Forty seven graduate students from a Museum Studies graduate course I taught in Fall 2017 were invited to contribute stories about culinary objects to the exhibition. Each student was paired up with an object, which they researched and interpreted, resulting in some fascinating stories, included on two digital stations in the exhibition.

Digital station with touchable screen
Stories about women’s magazines – visitors can select which one to read
Every exhibition has a story of its creation and I am excited that I was able to share this story with you! If you are in Toronto and in need of a culinary break, stop by!

 
Irina D. Mihalache is Assistant Professor in Museum Studies at the Faculty of Information at the University of Toronto and member of the Culinaria Research Center at the University of Toronto Scarborough. At the Faculty of Information, where she was hired in 2013, she teaches courses on Museum Interpretation, Global Museum Cultures, and Introduction to Exhibitions, Interpretation and Communication. She also teaches an undergraduate course on Food and Material Culture in the U of T’s material culture program.

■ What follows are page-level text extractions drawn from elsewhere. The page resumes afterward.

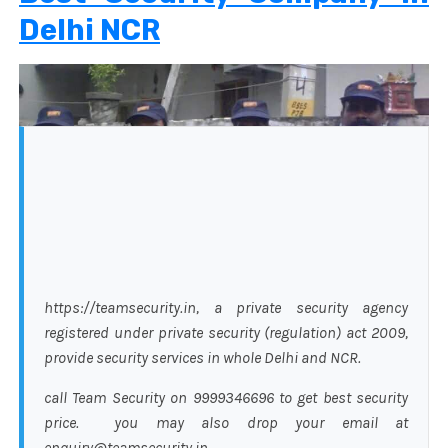
Delhi NCR
https://teamsecurity.in, a private security agency
registered under private security (regulation) act 2009,
provide security services in whole Delhi and NCR.
call Team Security on 9999346696 to get best security
price. you may also drop your email at
enquiry@teamsecurity.in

Prof. Mihalache researches how (and what) people eat in museums; the history of women’s committees in art galleries in North America; and historic women’s magazines and recipe competitions in Canada. On these topics, she wrote several articles and chapters in food and museum studies journals and edited volumes. In 2016, she co-edited the volume Food and Museums, the first to explore the depth of connections between the two.

In museum studies, her main area of interest is museum interpretation and she is very interested in how collaborations with diverse communities can shape the work of storytelling in museums. She has done collaborative work with the Toronto Ward Museum, the city’s new museum of migration and the Fort York National Heritage Site.